Architects & Agile Like Zen Monks & Cell Phones?

I declare a prejudice traceable to my insecurities – I don’t favor organizational titles; in particular, the moniker Software Architect. When I read or hear Software Architect, I snicker.
“Are you too special to roll up your sleeves and get your hands dirty?” I sat in on a talk by David Hussman that was followed by a panel discussion. The talk was centered on one of my interests, evolutionary design (see my musings on evolutionary design and agile ennui).

David’s excellent talk was given in the context of agile and directed toward a large organization transitioning from waterfall to agile. The subsequent panel discussion consisted of 3 proclaimed Architects and 1 proclaimed Developer.

I was taken aback when evolutionary design was followed by a panel Q & A dominated by Architects.

Is Architect an anachronism in agile development like a Zen monk on an iPhone?

I asked the panel “Are Architects still relevant in agile development?” and “If so, what is the role of Architect in agile development?”

What I is learned is

Architects DO have a role in agile development.

The Role of Architects in Agile

Systems Integration – One compelling role is the need for someone to stitch together the over-arching quilt; particularly in organizations with distributed agile projects that have cross-project, cross-functional, and cross-departmental considerations. In that scenario, architects would track and plan – to use an old term – “systems integration”.

Removing Technical Hurdles – It was pointed out that an architect might spike on upcoming technical challenges or potential blocks. I wondered why a team developer wouldn’t do the spike, but it’s a plausible role for an architect particularly if the spike has cross-project or cross-functional considerations.
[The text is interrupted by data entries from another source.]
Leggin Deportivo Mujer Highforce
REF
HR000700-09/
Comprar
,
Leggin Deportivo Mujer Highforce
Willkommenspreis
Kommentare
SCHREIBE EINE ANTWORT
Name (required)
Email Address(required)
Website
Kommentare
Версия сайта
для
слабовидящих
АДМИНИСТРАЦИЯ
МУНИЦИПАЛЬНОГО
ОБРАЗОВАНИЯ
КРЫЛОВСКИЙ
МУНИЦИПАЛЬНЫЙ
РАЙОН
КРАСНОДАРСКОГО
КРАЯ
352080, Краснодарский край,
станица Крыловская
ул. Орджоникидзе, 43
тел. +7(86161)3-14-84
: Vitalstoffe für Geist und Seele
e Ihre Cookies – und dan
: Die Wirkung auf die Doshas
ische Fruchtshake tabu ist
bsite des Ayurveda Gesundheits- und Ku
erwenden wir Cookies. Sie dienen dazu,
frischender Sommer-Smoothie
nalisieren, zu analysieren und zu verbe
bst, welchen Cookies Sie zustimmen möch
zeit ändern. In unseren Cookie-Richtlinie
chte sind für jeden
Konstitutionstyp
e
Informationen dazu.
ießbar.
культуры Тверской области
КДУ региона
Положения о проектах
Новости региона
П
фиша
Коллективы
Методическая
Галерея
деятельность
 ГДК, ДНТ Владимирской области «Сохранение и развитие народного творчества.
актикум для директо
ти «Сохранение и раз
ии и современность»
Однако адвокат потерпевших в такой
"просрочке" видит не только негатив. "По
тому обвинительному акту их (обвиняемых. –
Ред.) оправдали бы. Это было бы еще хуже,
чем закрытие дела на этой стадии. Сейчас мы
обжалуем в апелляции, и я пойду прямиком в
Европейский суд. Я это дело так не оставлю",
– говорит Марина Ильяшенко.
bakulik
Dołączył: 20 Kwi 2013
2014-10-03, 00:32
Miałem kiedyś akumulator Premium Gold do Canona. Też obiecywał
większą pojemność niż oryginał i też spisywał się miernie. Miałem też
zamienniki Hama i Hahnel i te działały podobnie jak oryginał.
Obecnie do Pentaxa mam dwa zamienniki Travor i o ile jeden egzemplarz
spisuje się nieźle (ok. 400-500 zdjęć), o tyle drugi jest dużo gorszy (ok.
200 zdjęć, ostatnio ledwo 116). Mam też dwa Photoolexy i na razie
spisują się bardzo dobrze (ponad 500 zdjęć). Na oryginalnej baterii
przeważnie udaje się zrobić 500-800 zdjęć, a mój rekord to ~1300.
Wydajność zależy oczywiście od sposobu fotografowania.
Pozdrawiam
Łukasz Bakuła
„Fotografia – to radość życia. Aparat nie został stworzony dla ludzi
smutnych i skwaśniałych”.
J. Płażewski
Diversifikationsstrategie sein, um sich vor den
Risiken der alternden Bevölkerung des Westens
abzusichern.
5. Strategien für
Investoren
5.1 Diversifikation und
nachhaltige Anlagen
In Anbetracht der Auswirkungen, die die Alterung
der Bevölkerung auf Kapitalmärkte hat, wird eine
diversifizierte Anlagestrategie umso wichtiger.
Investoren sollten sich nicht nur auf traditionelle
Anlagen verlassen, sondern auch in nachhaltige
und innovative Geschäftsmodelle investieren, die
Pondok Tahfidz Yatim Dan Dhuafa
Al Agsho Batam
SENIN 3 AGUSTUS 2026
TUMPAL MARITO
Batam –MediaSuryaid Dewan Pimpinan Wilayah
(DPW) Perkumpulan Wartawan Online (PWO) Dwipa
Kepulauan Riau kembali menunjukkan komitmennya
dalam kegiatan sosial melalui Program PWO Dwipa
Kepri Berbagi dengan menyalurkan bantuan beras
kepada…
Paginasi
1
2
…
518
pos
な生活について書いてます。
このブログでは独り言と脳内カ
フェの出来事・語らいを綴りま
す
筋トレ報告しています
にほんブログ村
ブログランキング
Seed & Feed Backlog – The answer I liked the most was from an architect who said he believes his role in agile is to work with the business on seeding and feeding the backlog. For example, he might suggest the infrastructure that would need to be built to accommodate upcoming stories. I don’t know how often architects work on backlog seeding, but I like the idea. Cultivating the backlog is one of the best ways to motivate and guide an agile team to commit to that proverbial drive toward the final destination.

Viewed in this light, an Architect is not gazing down on us from such a lofty perch.

Of course I would prefer more of an “elbow-grease” moniker for them like Systems Integrator, but I can live with Architect as long as I’m convinced they’re rolling up their sleeves with the rest of us lunch-bucket developers.